Спустя несколько дней там же, в Балаханах, в Народном доме, заседание состоялось…

ИЗ ПИСЬМА Г.К. ОРДЖОНИКИДЗЕ ИЗ БАКУ В ЗАГРАНИЧНУЮ ОРГАНИЗАЦИОННУЮ КОМИССИЮ

…Как увидишь из местной резолюции, а также из Киевской, Екатеринославской и Ростовской, дела идут недурно. Уверен, что и дальше пойдет как следует. Приходится сильно торопиться с Русской коллегией. Пока что выбраны с трех городов. Я хотел собрать их, но мои земляки (бакинцы) без столицы считают неудобным. Надо двинуться в путь, если только не будет задержки в деньгах. У меня есть еще, но поехать на них очень уж рискованно. После Русской коллегии выборы на самую конференцию пойдут быстро… О настроении здешних товарищей сообщу то, что они строго антиликвидаторски настроены. Просят написать… следующее: «В примиренчестве не расплываться, во всяком случае ликвидаторов изолировать и вытеснить». Это буквально их слова. Слово «вытеснить» заставляют прибавить. Они сейчас сидят рядом со мной…

ИЗ ОТЧЕТА Г.К. ОРДЖОНИКИДЗЕ В ЗАГРАНИЧНУЮ ОРГАНИЗАЦИОННУЮ КОМИССИЮ

…Билет до Баку 8.50

Дорога 1½ суток 75 коп.

Тел. из Баку 1.30

12 дней в Баку 10 руб.

…Остается у меня около 40 руб. еще.

ИЗ ОТЧЕТА О ПРИХОДЕ И РАСХОДЕ СОБСТВЕННЫХ ДЕНЕЖНЫХ СУММ НИКОЛАЯ II ЗА ИЮЛЬ 1911 г.

…Вашего Императорского Величества ведомость о суммах Вашего Императорского Величества.

Всех сумм с 1 января по 1 августа 1911 года:

по приходу – 1142593 руб. 61 коп.

по расходу – 64741 руб. 15 коп.

в остатке – 1077852 руб. 46 коп.

Временно И.Д. Начальника Главного управления уделов граф Нирод
ДНЕВНИК НИКОЛАЯ II

19-г о августа.
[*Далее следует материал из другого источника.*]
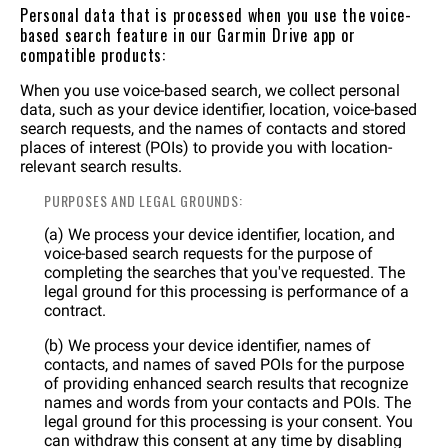
Personal data that is processed when you use the voice-
based search feature in our Garmin Drive app or
compatible products:
When you use voice-based search, we collect personal
data, such as your device identifier, location, voice-based
search requests, and the names of contacts and stored
places of interest (POIs) to provide you with location-
relevant search results.
PURPOSES AND LEGAL GROUNDS:
(a) We process your device identifier, location, and
voice-based search requests for the purpose of
completing the searches that you've requested. The
legal ground for this processing is performance of a
contract.
(b) We process your device identifier, names of
contacts, and names of saved POIs for the purpose
of providing enhanced search results that recognize
names and words from your contacts and POIs. The
legal ground for this processing is your consent. You
can withdraw this consent at any time by disabling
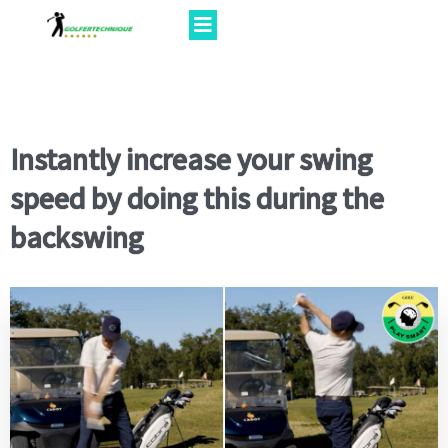
Instantly increase your swing
speed by doing this during the
backswing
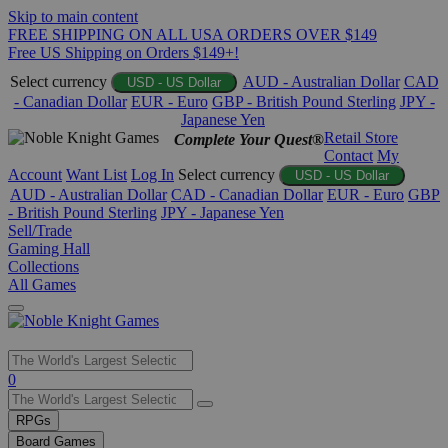
Skip to main content
FREE SHIPPING ON ALL USA ORDERS OVER $149
Free US Shipping on Orders $149+!
Select currency
AUD - Australian Dollar
CAD
USD - US Dollar
- Canadian Dollar
EUR - Euro
GBP - British Pound Sterling
JPY -
Japanese Yen
Retail Store
Complete Your Quest®
Contact
My
Account
Want List
Log In
Select currency
USD - US Dollar
AUD - Australian Dollar
CAD - Canadian Dollar
EUR - Euro
GBP
- British Pound Sterling
JPY - Japanese Yen
Sell/Trade
Gaming Hall
Collections
All Games
Use
0
the
up
RPGs
and
Board Games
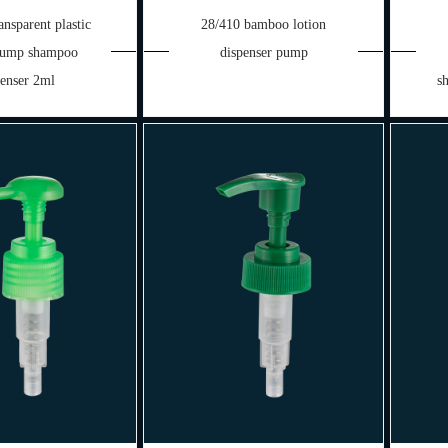
nsparent plastic
28/410 bamboo lotion
 pump shampoo
dispenser pump
penser 2ml
s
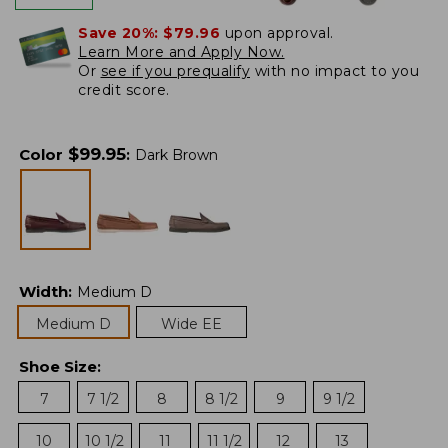
Save 20%:
$79.96
upon approval.
Learn More and Apply Now.
Or
see if you prequalify
with no impact to you
credit score.
$
99.95
Color
:
Dark Brown
Width
:
Medium D
Medium D
Wide EE
Shoe Size
:
7
7 1/2
8
8 1/2
9
9 1/2
10
10 1/2
11
11 1/2
12
13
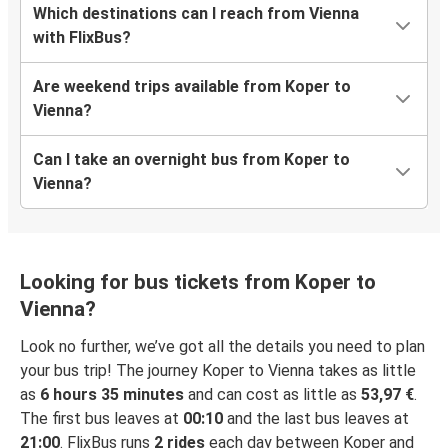
Which destinations can I reach from Vienna
with FlixBus?
Are weekend trips available from Koper to
Vienna?
Can I take an overnight bus from Koper to
Vienna?
Looking for bus tickets from Koper to
Vienna?
Look no further, we’ve got all the details you need to plan
your bus trip! The journey Koper to Vienna takes as little
as
6 hours 35 minutes
and can cost as little as
53,97 €
.
The first bus leaves at
00:10
and the last bus leaves at
21:00
. FlixBus runs
2 rides
each day between Koper and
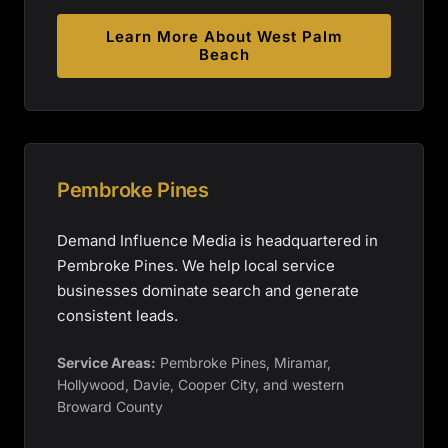
Learn More About
West Palm
Beach
Pembroke Pines
Demand Influence Media is headquartered in
Pembroke Pines. We help local service
businesses dominate search and generate
consistent leads.
Service Areas:
Pembroke Pines, Miramar,
Hollywood, Davie, Cooper City, and western
Broward County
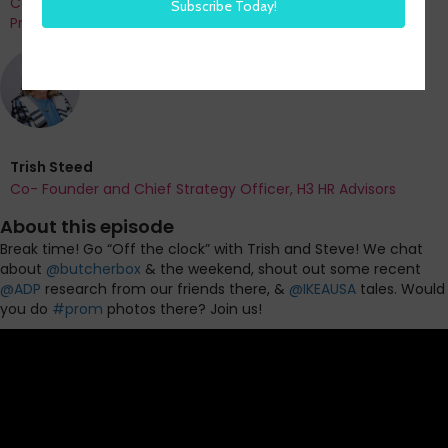
Co-Founder and Chief Data Officer of H3 HR Advisors and
Program Chair, HR Technology Conference
Trish Steed
Co- Founder and Chief Strategy Officer, H3 HR Advisors
About this episode
Break time! Go “Off the clock” with Trish and Steve!
We chat
about
@butcherbox
& the weekend, shout out some recent
@ADP
research from our friends there, &
@IKEAUSA
tales. Would
you do
#prom
photos there? Join us!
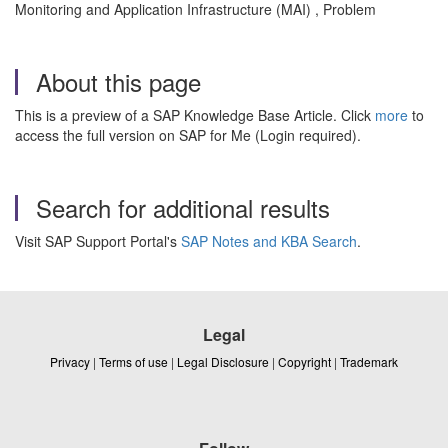
Monitoring and Application Infrastructure (MAI) , Problem
About this page
This is a preview of a SAP Knowledge Base Article. Click
more
to
access the full version on SAP for Me (Login required).
Search for additional results
Visit SAP Support Portal's
SAP Notes and KBA Search
.
Legal
Privacy
|
Terms of use
|
Legal Disclosure
|
Copyright
|
Trademark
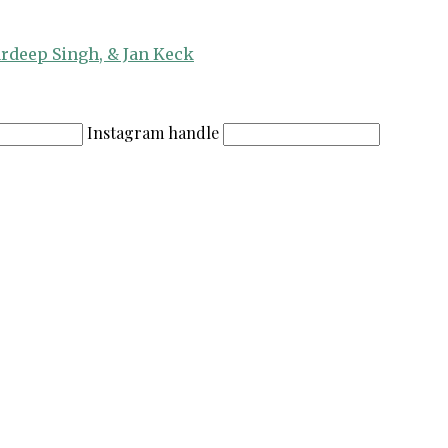
ardeep Singh, & Jan Keck
Instagram handle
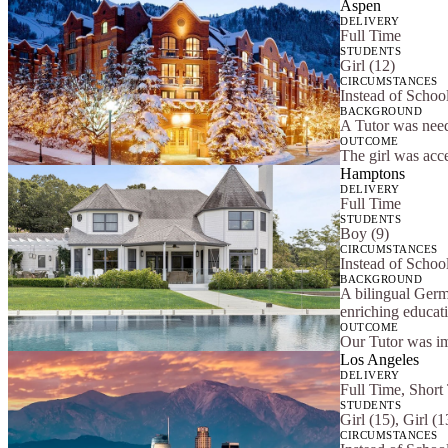
Aspen
DELIVERY
Full Time
STUDENTS
Girl (12)
CIRCUMSTANCES
Instead of School
BACKGROUND
A Tutor was need
OUTCOME
The girl was acce
Hamptons
DELIVERY
Full Time
STUDENTS
Boy (9)
CIRCUMSTANCES
Instead of School
BACKGROUND
A bilingual Germ
enriching educat
OUTCOME
Our Tutor was im
Los Angeles
DELIVERY
Full Time, Short
STUDENTS
Girl (15), Girl (
CIRCUMSTANCES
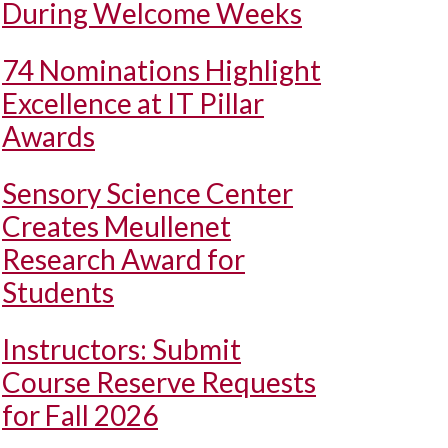
During Welcome Weeks
74 Nominations Highlight
Excellence at IT Pillar
Awards
Sensory Science Center
Creates Meullenet
Research Award for
Students
Instructors: Submit
Course Reserve Requests
for Fall 2026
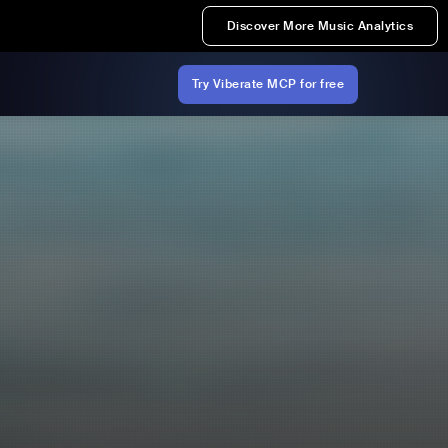
Discover More Music Analytics
Try Viberate MCP for free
Пятница

Проснулся чудным днем. После прогулки у меня происходило совещание с четырьмя министрами и нач. ген. штаба. Завтракали: Сандро и Артур. В 2½ принял Нератова, а затем двух французских генералов и трех офицеров, прибывших на наши маневры. Гулял, потел и искал грибы. После чая у меня был Штаксельберг. Сделал хорошую прогулку в «Гатчинке». Обедали наверху с Артуром. Наклеивал фотографии в свой альбом.

ГЛАВА ДЕСЯТАЯ

По случаю окончания успенского поста и начала мясоеда в Царском Селе давался большой бал. Праздник открывал сезон в этой резиденции Николая II, соперничавшей с петергофской Александрией, где царь и вся августейшая семья проводили весну и начало лета.

Приглашенные были заблаговременно предупреждены, что предусмотрен и грандиозный маскарад, на котором император предполагает быть в наряде Алексея Михайловича, второго царя из династии Романовых, а императрица – в одеянии боярыни XVII века. Посему желательно, чтобы и гости явились в соответствующих костюмах.

Двор готовился к приему. Каждый, удостоенный билета, отыскивал для своего платья какую-нибудь примету того столь любезного царю давнего века.

В день бала погода стояла, как говорили, «лейб-гвардии царскосельская»: сияло солнце, но уже без жары. В парке около Большого дворца и вокруг озера была устроена выставка в ознаменование двухсотлетия Царского Села. Неподалеку возвели целый городок Федоровский, в точности воспроизводивший архитектурный стиль каменного зодчества XVII века. Городок примыкал к Александровскому парку.